What the exercise asks: In the records below, some lines contain the word "email". Copy each of them.
━━━ Dataset extract
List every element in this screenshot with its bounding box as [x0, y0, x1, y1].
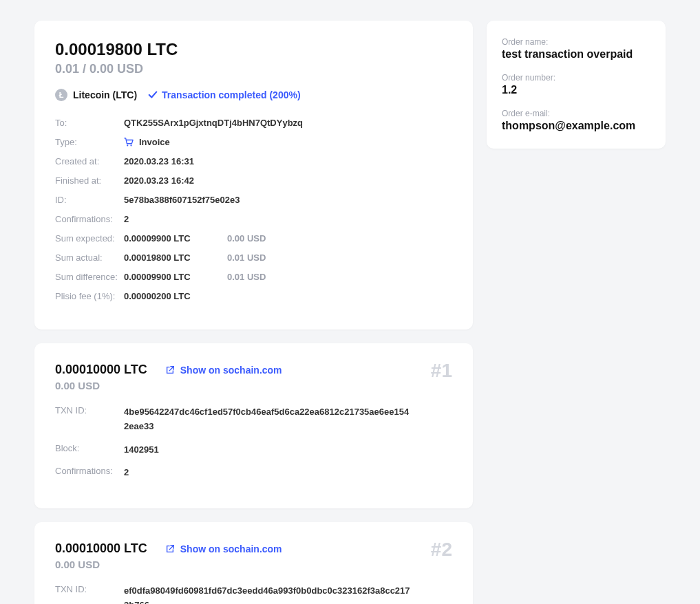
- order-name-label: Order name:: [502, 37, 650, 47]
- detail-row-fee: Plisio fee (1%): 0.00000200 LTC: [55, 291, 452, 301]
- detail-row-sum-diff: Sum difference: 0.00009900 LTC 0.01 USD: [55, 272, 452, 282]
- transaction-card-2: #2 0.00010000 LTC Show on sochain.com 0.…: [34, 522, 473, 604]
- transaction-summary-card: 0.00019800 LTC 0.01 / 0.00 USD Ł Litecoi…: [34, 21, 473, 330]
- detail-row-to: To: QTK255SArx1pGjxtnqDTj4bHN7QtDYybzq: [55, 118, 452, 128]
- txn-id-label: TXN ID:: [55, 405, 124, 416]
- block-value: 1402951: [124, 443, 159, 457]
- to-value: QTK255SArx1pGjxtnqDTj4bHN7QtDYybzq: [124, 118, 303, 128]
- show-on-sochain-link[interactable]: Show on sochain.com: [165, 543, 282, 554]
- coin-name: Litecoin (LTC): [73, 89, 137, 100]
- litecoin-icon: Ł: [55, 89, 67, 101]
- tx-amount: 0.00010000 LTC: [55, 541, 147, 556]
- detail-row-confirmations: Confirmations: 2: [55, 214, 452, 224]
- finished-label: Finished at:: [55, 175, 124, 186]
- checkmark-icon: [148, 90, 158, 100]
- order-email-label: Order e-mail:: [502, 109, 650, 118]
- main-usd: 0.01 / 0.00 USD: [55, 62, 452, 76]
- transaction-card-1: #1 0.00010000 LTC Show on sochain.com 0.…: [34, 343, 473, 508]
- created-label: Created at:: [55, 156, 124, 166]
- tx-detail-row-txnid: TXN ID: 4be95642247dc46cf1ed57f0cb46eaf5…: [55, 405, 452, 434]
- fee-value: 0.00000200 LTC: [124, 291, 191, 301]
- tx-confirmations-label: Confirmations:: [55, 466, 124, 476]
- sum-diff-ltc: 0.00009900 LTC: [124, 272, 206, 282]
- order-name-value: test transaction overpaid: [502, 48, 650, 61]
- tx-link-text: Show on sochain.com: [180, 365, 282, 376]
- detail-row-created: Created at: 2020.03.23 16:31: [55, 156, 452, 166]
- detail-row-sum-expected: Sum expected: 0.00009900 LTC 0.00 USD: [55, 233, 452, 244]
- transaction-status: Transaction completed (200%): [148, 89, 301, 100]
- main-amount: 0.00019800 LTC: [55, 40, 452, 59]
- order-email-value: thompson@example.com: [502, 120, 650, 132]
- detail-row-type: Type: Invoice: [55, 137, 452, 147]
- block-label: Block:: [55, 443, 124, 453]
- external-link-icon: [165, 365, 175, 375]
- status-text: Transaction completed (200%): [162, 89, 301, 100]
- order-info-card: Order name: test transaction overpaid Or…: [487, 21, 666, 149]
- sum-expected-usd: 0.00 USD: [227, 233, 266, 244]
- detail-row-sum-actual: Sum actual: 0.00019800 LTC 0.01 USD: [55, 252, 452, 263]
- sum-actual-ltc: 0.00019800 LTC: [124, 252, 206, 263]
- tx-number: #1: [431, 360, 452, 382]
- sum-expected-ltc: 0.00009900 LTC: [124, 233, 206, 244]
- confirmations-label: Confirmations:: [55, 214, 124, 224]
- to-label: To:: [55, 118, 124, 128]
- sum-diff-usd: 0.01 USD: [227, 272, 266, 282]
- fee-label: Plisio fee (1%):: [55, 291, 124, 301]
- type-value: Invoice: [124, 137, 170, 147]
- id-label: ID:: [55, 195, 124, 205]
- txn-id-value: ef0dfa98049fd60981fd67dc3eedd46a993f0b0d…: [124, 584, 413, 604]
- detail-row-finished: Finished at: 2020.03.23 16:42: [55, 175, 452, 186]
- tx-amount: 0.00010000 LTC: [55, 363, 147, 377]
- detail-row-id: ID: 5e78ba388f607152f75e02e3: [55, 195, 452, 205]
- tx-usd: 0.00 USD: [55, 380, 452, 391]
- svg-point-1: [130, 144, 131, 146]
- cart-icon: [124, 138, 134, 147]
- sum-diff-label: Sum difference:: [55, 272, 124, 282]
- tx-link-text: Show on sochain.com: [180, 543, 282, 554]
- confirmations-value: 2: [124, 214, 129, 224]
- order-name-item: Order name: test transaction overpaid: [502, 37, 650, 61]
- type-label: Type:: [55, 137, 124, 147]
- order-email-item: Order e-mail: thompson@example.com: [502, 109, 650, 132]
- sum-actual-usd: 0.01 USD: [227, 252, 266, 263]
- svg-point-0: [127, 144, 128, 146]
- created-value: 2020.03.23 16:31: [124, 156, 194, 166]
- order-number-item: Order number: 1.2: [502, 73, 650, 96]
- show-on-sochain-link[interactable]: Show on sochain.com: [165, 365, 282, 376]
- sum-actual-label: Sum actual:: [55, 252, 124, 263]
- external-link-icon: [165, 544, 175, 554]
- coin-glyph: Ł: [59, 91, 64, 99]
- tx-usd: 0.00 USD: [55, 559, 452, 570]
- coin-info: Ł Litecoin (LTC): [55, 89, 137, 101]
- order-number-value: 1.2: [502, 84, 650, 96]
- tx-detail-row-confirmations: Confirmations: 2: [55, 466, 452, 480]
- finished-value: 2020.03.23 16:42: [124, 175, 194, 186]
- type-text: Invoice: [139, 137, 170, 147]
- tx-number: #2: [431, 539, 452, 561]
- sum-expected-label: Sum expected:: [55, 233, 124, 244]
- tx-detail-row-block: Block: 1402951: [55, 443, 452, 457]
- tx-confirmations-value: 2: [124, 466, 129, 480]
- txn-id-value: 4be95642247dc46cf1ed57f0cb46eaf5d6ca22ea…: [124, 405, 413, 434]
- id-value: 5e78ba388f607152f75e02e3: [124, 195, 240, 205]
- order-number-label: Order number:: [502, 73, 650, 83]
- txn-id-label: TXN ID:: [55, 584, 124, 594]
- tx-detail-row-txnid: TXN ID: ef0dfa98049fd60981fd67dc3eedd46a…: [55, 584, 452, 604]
━━━━━━
Response to the exercise:
- order-email-label: Order e-mail:: [502, 109, 650, 118]
- order-email-value: thompson@example.com: [502, 120, 650, 132]
- order-email-item: Order e-mail: thompson@example.com: [502, 109, 650, 132]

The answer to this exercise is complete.